* What you need to do *
Starting at the top line, return each entry word for word.

* Dataset extract *
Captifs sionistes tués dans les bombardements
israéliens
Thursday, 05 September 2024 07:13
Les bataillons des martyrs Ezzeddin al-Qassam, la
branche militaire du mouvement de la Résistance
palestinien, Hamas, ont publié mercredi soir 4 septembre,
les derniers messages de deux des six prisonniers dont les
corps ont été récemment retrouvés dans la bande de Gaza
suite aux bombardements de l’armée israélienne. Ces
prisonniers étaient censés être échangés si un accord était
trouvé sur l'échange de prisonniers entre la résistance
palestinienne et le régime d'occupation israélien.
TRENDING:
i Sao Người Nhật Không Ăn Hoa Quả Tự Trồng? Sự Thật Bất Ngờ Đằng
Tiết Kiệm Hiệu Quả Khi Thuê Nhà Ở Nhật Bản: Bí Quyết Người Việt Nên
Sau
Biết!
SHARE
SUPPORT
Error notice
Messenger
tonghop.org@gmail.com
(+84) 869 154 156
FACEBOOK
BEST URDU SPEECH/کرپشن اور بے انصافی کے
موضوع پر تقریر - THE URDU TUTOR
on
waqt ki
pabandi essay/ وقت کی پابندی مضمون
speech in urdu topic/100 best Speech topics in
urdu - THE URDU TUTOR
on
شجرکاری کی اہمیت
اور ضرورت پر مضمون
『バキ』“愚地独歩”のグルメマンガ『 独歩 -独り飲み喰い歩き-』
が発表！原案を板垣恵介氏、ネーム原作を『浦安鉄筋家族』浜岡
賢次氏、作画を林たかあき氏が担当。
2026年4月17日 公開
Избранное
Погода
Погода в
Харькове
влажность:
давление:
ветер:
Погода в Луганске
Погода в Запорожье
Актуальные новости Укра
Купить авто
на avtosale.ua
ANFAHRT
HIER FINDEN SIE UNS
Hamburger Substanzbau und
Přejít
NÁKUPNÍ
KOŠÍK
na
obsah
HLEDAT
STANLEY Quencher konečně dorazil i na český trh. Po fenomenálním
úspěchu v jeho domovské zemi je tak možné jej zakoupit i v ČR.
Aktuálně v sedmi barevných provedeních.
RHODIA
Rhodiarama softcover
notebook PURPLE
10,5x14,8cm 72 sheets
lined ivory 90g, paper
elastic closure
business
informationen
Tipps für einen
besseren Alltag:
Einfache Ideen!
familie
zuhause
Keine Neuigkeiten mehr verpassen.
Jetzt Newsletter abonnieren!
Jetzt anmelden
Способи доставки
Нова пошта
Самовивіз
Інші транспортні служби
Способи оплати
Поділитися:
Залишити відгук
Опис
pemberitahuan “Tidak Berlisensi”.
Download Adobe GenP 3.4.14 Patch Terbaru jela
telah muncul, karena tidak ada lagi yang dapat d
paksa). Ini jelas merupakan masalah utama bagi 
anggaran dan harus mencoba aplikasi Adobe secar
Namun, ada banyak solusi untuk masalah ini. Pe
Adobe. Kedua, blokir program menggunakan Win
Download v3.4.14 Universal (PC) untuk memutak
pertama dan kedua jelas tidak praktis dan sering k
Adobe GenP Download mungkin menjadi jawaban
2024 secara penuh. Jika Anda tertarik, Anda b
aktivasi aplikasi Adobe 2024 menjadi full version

* Answer box *
Captifs sionistes tués dans les bombardements
israéliens
Thursday, 05 September 2024 07:13
Les bataillons des martyrs Ezzeddin al-Qassam, la
branche militaire du mouvement de la Résistance
palestinien, Hamas, ont publié mercredi soir 4 septembre,
les derniers messages de deux des six prisonniers dont les
corps ont été récemment retrouvés dans la bande de Gaza
suite aux bombardements de l’armée israélienne. Ces
prisonniers étaient censés être échangés si un accord était
trouvé sur l'échange de prisonniers entre la résistance
palestinienne et le régime d'occupation israélien.
TRENDING:
i Sao Người Nhật Không Ăn Hoa Quả Tự Trồng? Sự Thật Bất Ngờ Đằng
Tiết Kiệm Hiệu Quả Khi Thuê Nhà Ở Nhật Bản: Bí Quyết Người Việt Nên
Sau
Biết!
SHARE
SUPPORT
Error notice
Messenger
tonghop.org@gmail.com
(+84) 869 154 156
FACEBOOK
BEST URDU SPEECH/کرپشن اور بے انصافی کے
موضوع پر تقریر - THE URDU TUTOR
on
waqt ki
pabandi essay/ وقت کی پابندی مضمون
speech in urdu topic/100 best Speech topics in
urdu - THE URDU TUTOR
on
شجرکاری کی اہمیت
اور ضرورت پر مضمون
『バキ』“愚地独歩”のグルメマンガ『 独歩 -独り飲み喰い歩き-』
が発表！原案を板垣恵介氏、ネーム原作を『浦安鉄筋家族』浜岡
賢次氏、作画を林たかあき氏が担当。
2026年4月17日 公開
Избранное
Погода
Погода в
Харькове
влажность:
давление:
ветер:
Погода в Луганске
Погода в Запорожье
Актуальные новости Укра
Купить авто
на avtosale.ua
ANFAHRT
HIER FINDEN SIE UNS
Hamburger Substanzbau und
Přejít
NÁKUPNÍ
KOŠÍK
na
obsah
HLEDAT
STANLEY Quencher konečně dorazil i na český trh. Po fenomenálním
úspěchu v jeho domovské zemi je tak možné jej zakoupit i v ČR.
Aktuálně v sedmi barevných provedeních.
RHODIA
Rhodiarama softcover
notebook PURPLE
10,5x14,8cm 72 sheets
lined ivory 90g, paper
elastic closure
business
informationen
Tipps für einen
besseren Alltag:
Einfache Ideen!
familie
zuhause
Keine Neuigkeiten mehr verpassen.
Jetzt Newsletter abonnieren!
Jetzt anmelden
Способи доставки
Нова пошта
Самовивіз
Інші транспортні служби
Способи оплати
Поділитися:
Залишити відгук
Опис
pemberitahuan “Tidak Berlisensi”.
Download Adobe GenP 3.4.14 Patch Terbaru jela
telah muncul, karena tidak ada lagi yang dapat d
paksa). Ini jelas merupakan masalah utama bagi 
anggaran dan harus mencoba aplikasi Adobe secar
Namun, ada banyak solusi untuk masalah ini. Pe
Adobe. Kedua, blokir program menggunakan Win
Download v3.4.14 Universal (PC) untuk memutak
pertama dan kedua jelas tidak praktis dan sering k
Adobe GenP Download mungkin menjadi jawaban
2024 secara penuh. Jika Anda tertarik, Anda b
aktivasi aplikasi Adobe 2024 menjadi full version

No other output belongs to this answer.